[Stored data]:
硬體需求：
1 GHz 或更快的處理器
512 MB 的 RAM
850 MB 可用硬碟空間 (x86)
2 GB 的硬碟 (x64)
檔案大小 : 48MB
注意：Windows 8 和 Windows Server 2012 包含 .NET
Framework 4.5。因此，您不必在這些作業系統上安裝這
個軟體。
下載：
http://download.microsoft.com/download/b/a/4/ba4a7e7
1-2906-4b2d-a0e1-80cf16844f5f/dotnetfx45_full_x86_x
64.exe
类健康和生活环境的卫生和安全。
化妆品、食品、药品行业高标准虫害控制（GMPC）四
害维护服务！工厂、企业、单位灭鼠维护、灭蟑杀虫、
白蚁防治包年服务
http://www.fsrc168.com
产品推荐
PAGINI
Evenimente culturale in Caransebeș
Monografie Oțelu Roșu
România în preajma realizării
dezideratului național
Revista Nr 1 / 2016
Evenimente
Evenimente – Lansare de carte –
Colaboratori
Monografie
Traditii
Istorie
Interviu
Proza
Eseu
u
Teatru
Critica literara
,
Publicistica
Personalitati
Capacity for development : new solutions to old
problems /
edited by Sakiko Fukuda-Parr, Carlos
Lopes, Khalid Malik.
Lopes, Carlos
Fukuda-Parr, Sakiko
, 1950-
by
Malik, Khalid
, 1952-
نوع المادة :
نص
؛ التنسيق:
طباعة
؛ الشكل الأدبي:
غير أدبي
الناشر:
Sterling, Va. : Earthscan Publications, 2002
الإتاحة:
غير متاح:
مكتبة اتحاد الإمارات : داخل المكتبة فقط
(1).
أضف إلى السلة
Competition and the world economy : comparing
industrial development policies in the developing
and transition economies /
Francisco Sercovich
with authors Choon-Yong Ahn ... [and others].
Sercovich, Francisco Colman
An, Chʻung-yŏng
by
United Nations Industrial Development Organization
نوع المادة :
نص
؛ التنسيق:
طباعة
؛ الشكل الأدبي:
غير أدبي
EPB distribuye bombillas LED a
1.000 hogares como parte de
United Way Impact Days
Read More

==

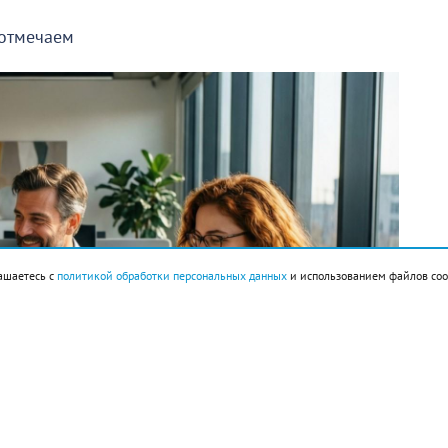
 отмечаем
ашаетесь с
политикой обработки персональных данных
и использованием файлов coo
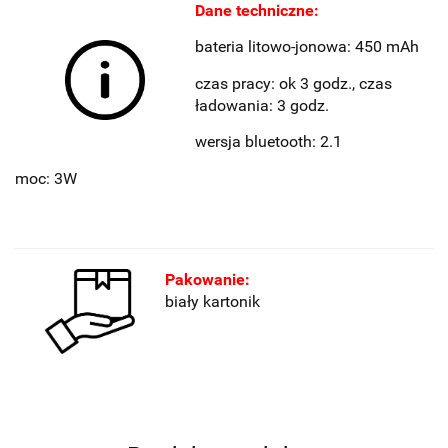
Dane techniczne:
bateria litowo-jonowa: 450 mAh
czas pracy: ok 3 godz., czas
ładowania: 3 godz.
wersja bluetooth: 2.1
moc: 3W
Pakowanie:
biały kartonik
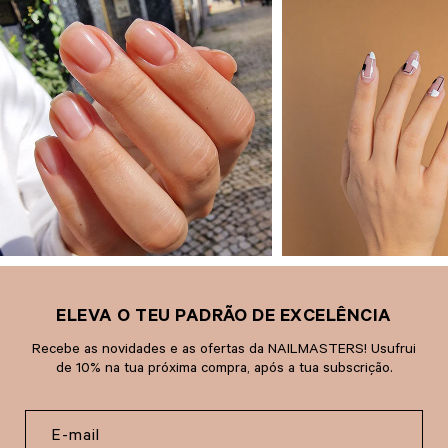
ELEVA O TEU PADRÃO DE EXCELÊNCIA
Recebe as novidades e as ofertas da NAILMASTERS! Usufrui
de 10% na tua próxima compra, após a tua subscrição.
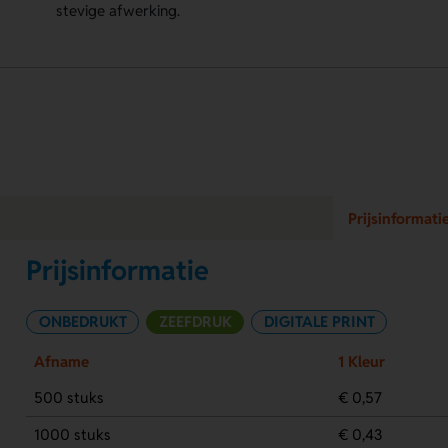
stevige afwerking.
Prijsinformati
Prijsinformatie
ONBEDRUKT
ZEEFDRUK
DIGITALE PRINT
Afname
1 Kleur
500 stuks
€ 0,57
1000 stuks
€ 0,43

[Exercise goal]: Only the lines above from the one with "industrial development policies" through the one with "1.000 hogares como parte de" should be duplicated, character for character.

[Output for this exercise]:
industrial development policies in the developing
and transition economies /
Francisco Sercovich
with authors Choon-Yong Ahn ... [and others].
Sercovich, Francisco Colman
An, Chʻung-yŏng
by
United Nations Industrial Development Organization
نوع المادة :
نص
؛ التنسيق:
طباعة
؛ الشكل الأدبي:
غير أدبي
EPB distribuye bombillas LED a
1.000 hogares como parte de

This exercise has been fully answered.